“Father is very interested about you. He asked what sort of boarding-house you were going to, and I said of course Miss Raymond was frightfully particular, and it was a friend of her own. He said he was glad to hear it, and from what he remembered, you were too good-looking to be let stay just anywhere! I suppose he meant men!

“Remember you promised faithfully to tell me if anyone fell in love with you. I’m sure they will! No one has with me, but I hardly ever see anyone. This is the way my days are spent, mostly——”

The rest of Nathalie’s letter was not so interesting, and Lydia put it away without reading further.

Her mind dwelt upon the first part of the letter, and she smiled to herself.

Even though Mr. Palmer had not seen her since she was fifteen years old, it was pleasant to know that he had thought her good-looking, and Lydia was almost certain that her appearance had improved very much since then, especially now that her dark hair was knotted up at the back of her head, with a high, Spanish-looking comb thrust into one side of the thick, outstanding twist.

I suppose he meant men!

That phrase in Nathalie’s letter kept coming to her mind, and she smiled to herself a little.

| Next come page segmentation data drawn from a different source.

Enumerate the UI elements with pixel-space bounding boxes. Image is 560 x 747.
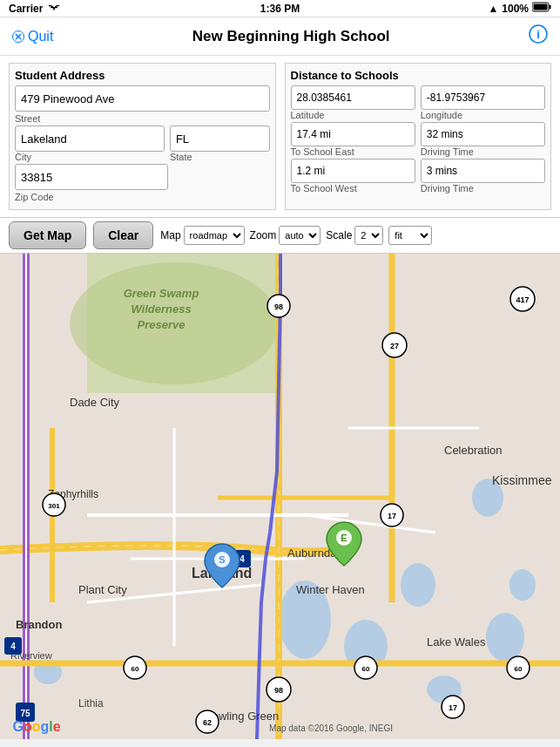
zoom-select[interactable]: auto 10 12 14: [279, 226, 320, 245]
street-label: Street: [15, 113, 270, 124]
info-button[interactable]: i: [529, 24, 548, 48]
city-state-labels: City State: [15, 152, 270, 164]
scale-group: Scale 2 1: [326, 226, 383, 245]
svg-text:27: 27: [390, 342, 399, 350]
student-address-panel: Student Address Street City State Zip Co…: [9, 63, 276, 210]
info-icon: i: [529, 24, 548, 44]
street-input[interactable]: [15, 85, 270, 112]
distance-panel: Distance to Schools 28.0385461 Latitude …: [285, 63, 552, 210]
zoom-group: Zoom auto 10 12 14: [250, 226, 321, 245]
driving-time-west-cell: 3 mins Driving Time: [421, 159, 545, 194]
svg-text:Winter Haven: Winter Haven: [296, 583, 365, 596]
school-east-label: To School East: [291, 146, 415, 157]
svg-text:60: 60: [132, 665, 139, 673]
get-map-button[interactable]: Get Map: [9, 221, 86, 249]
school-east-value: 17.4 mi: [291, 122, 415, 146]
distance-title: Distance to Schools: [291, 69, 546, 82]
nav-bar: Quit New Beginning High School i: [0, 17, 560, 56]
clear-button[interactable]: Clear: [93, 221, 153, 249]
city-group: [15, 126, 165, 152]
map-type-label: Map: [160, 229, 180, 241]
location-arrow-icon: ▲: [488, 3, 498, 15]
svg-text:98: 98: [274, 686, 283, 695]
city-input[interactable]: [15, 126, 165, 152]
driving-time-east-cell: 32 mins Driving Time: [421, 122, 545, 157]
zip-group: [15, 164, 270, 190]
school-east-cell: 17.4 mi To School East: [291, 122, 415, 157]
svg-text:i: i: [536, 28, 540, 41]
svg-text:Wilderness: Wilderness: [131, 302, 191, 316]
form-area: Student Address Street City State Zip Co…: [0, 56, 560, 218]
west-row: 1.2 mi To School West 3 mins Driving Tim…: [291, 159, 546, 194]
driving-time-west-label: Driving Time: [421, 183, 545, 194]
street-group: [15, 85, 270, 112]
buttons-row: Get Map Clear Map roadmap satellite hybr…: [0, 218, 560, 254]
svg-text:4: 4: [240, 554, 245, 564]
svg-point-19: [509, 569, 536, 601]
driving-time-east-value: 32 mins: [421, 122, 545, 146]
city-state-row: [15, 126, 270, 152]
svg-text:Celebration: Celebration: [444, 444, 503, 457]
svg-text:E: E: [341, 533, 347, 543]
map-svg: Green Swamp Wilderness Preserve: [0, 254, 560, 739]
battery-icon: [532, 2, 551, 15]
state-label: State: [170, 152, 270, 162]
zip-input[interactable]: [15, 164, 168, 190]
student-address-title: Student Address: [15, 69, 270, 82]
nav-title: New Beginning High School: [192, 28, 390, 45]
status-time: 1:36 PM: [260, 3, 300, 15]
svg-text:62: 62: [203, 718, 212, 727]
svg-text:Brandon: Brandon: [16, 618, 63, 631]
map-controls: Map roadmap satellite hybrid terrain Zoo…: [160, 226, 432, 245]
driving-time-east-label: Driving Time: [421, 146, 545, 157]
svg-text:75: 75: [20, 709, 30, 718]
school-west-value: 1.2 mi: [291, 159, 415, 183]
svg-text:Google: Google: [12, 719, 60, 734]
lat-long-row: 28.0385461 Latitude -81.9753967 Longitud…: [291, 85, 546, 120]
svg-text:S: S: [219, 554, 225, 565]
fit-select[interactable]: fit no fit: [388, 226, 432, 245]
map-container[interactable]: Green Swamp Wilderness Preserve: [0, 254, 560, 739]
svg-rect-1: [550, 5, 551, 10]
scale-select[interactable]: 2 1: [354, 226, 383, 245]
battery-percent: 100%: [502, 3, 529, 15]
latitude-label: Latitude: [291, 110, 415, 120]
svg-text:301: 301: [48, 502, 60, 510]
longitude-value: -81.9753967: [421, 85, 545, 110]
status-left: Carrier: [9, 2, 60, 15]
school-west-cell: 1.2 mi To School West: [291, 159, 415, 194]
school-west-label: To School West: [291, 183, 415, 194]
svg-text:Lake Wales: Lake Wales: [427, 635, 486, 649]
svg-text:4: 4: [10, 642, 16, 651]
svg-text:Map data ©2016 Google, INEGI: Map data ©2016 Google, INEGI: [269, 723, 393, 733]
quit-circle-icon: [12, 31, 24, 43]
state-input[interactable]: [170, 126, 270, 152]
zip-label: Zip Code: [15, 192, 270, 202]
svg-text:Dade City: Dade City: [70, 396, 120, 409]
state-group: [170, 126, 270, 152]
svg-point-18: [486, 613, 524, 662]
svg-text:Lithia: Lithia: [78, 697, 104, 710]
driving-time-west-value: 3 mins: [421, 159, 545, 183]
svg-text:Kissimmee: Kissimmee: [492, 473, 552, 487]
wifi-icon: [48, 2, 60, 15]
svg-text:Preserve: Preserve: [138, 318, 186, 331]
status-bar: Carrier 1:36 PM ▲ 100%: [0, 0, 560, 17]
svg-text:17: 17: [388, 512, 396, 520]
carrier-label: Carrier: [9, 3, 43, 15]
longitude-label: Longitude: [421, 110, 545, 120]
svg-text:417: 417: [516, 295, 529, 304]
svg-text:60: 60: [515, 665, 523, 673]
city-label: City: [15, 152, 165, 162]
scale-label: Scale: [326, 229, 352, 241]
svg-text:Green Swamp: Green Swamp: [124, 287, 199, 300]
quit-button[interactable]: Quit: [12, 29, 53, 44]
east-row: 17.4 mi To School East 32 mins Driving T…: [291, 122, 546, 157]
svg-rect-2: [534, 4, 548, 10]
svg-point-16: [401, 563, 435, 607]
quit-label: Quit: [28, 29, 53, 44]
latitude-value: 28.0385461: [291, 85, 415, 110]
map-type-select[interactable]: roadmap satellite hybrid terrain: [184, 226, 245, 245]
svg-text:60: 60: [362, 665, 370, 673]
longitude-cell: -81.9753967 Longitude: [421, 85, 545, 120]
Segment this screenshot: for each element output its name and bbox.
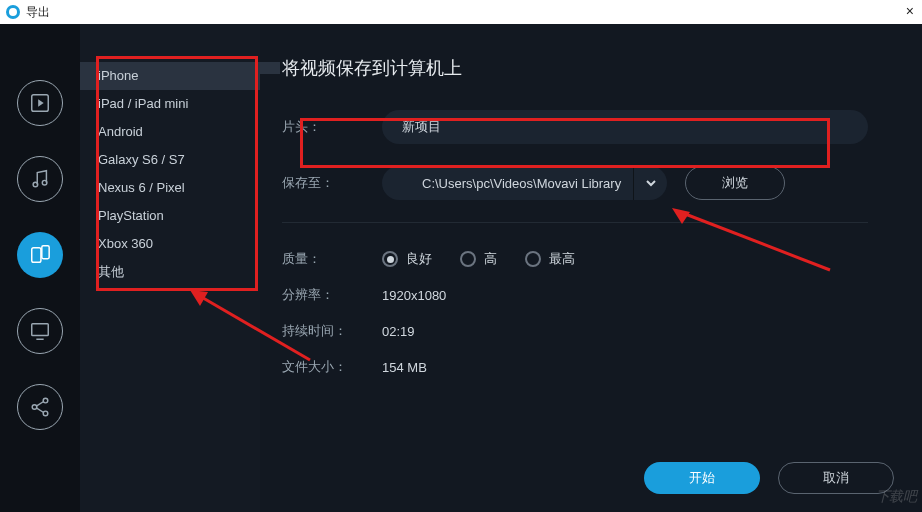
titlebar: 导出 × (0, 0, 922, 24)
device-item-android[interactable]: Android (80, 118, 260, 146)
quality-option-label: 高 (484, 250, 497, 268)
filesize-value: 154 MB (382, 360, 427, 375)
play-icon (29, 92, 51, 114)
device-item-xbox-360[interactable]: Xbox 360 (80, 230, 260, 258)
window-title: 导出 (26, 4, 50, 21)
footer-buttons: 开始 取消 (644, 462, 894, 494)
quality-option-2[interactable]: 最高 (525, 250, 575, 268)
rail-audio-button[interactable] (17, 156, 63, 202)
share-icon (29, 396, 51, 418)
save-path-value: C:\Users\pc\Videos\Movavi Library (422, 176, 621, 191)
quality-option-label: 最高 (549, 250, 575, 268)
app-icon (6, 5, 20, 19)
radio-icon (382, 251, 398, 267)
resolution-value: 1920x1080 (382, 288, 446, 303)
browse-button[interactable]: 浏览 (685, 166, 785, 200)
device-item-ipad-ipad-mini[interactable]: iPad / iPad mini (80, 90, 260, 118)
save-path-field[interactable]: C:\Users\pc\Videos\Movavi Library (382, 166, 667, 200)
device-item-playstation[interactable]: PlayStation (80, 202, 260, 230)
filesize-row: 文件大小： 154 MB (282, 349, 868, 385)
quality-option-0[interactable]: 良好 (382, 250, 432, 268)
svg-rect-6 (32, 324, 49, 336)
svg-line-12 (36, 408, 43, 413)
resolution-label: 分辨率： (282, 286, 382, 304)
svg-rect-5 (42, 246, 49, 259)
monitor-icon (29, 320, 51, 342)
close-button[interactable]: × (906, 3, 914, 19)
sidebar-rail (0, 24, 80, 512)
rail-tv-button[interactable] (17, 308, 63, 354)
filesize-label: 文件大小： (282, 358, 382, 376)
watermark: 下载吧 (876, 488, 917, 506)
quality-label: 质量： (282, 250, 382, 268)
svg-line-11 (36, 402, 43, 407)
rail-video-button[interactable] (17, 80, 63, 126)
rail-device-button[interactable] (17, 232, 63, 278)
save-to-label: 保存至： (282, 174, 382, 192)
resolution-row: 分辨率： 1920x1080 (282, 277, 868, 313)
device-list-pane: iPhoneiPad / iPad miniAndroidGalaxy S6 /… (80, 24, 260, 512)
duration-value: 02:19 (382, 324, 415, 339)
main-panel: 将视频保存到计算机上 片头： 保存至： C:\Users\pc\Videos\M… (260, 24, 922, 512)
quality-option-label: 良好 (406, 250, 432, 268)
save-path-dropdown[interactable] (633, 166, 667, 200)
title-label: 片头： (282, 118, 382, 136)
chevron-down-icon (646, 178, 656, 188)
svg-marker-1 (38, 99, 44, 106)
device-item-galaxy-s6-s7[interactable]: Galaxy S6 / S7 (80, 146, 260, 174)
divider (282, 222, 868, 223)
start-button[interactable]: 开始 (644, 462, 760, 494)
radio-icon (460, 251, 476, 267)
quality-row: 质量： 良好高最高 (282, 241, 868, 277)
device-item-nexus-6-pixel[interactable]: Nexus 6 / Pixel (80, 174, 260, 202)
duration-row: 持续时间： 02:19 (282, 313, 868, 349)
quality-option-1[interactable]: 高 (460, 250, 497, 268)
save-to-row: 保存至： C:\Users\pc\Videos\Movavi Library 浏… (282, 166, 868, 200)
music-icon (29, 168, 51, 190)
title-row: 片头： (282, 110, 868, 144)
page-title: 将视频保存到计算机上 (282, 56, 868, 80)
duration-label: 持续时间： (282, 322, 382, 340)
device-icon (29, 244, 51, 266)
device-item--[interactable]: 其他 (80, 258, 260, 286)
svg-point-3 (42, 180, 47, 185)
title-input[interactable] (382, 110, 868, 144)
svg-rect-4 (32, 248, 41, 263)
rail-share-button[interactable] (17, 384, 63, 430)
radio-icon (525, 251, 541, 267)
svg-point-2 (33, 182, 38, 187)
device-item-iphone[interactable]: iPhone (80, 62, 260, 90)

It was quite time, Lydia considered, that she should learn something about men.

Grandpapa was old and didn’t count—apart from the fact that, as Lydia shrewdly surmised, he was quite unlike any other man, and could never be looked upon as the representative of a type. Uncle George and Uncle Robert didn’t count, either—uncles never did. Bob Senthoven Lydia dismissed with a shrug. She had not seen him since her visit to Wimbledon nearly three years ago, when he had made no favourable impression upon the young candidate for examination honours.

The only other male acquaintance to which Lydia felt that she could fairly lay claim was Mr. Monteagle Almond. She remembered her conversation with him on the subject of her departure from Regency Terrace, and the ease with which she had contrived to shift his point of view until it agreed with her own.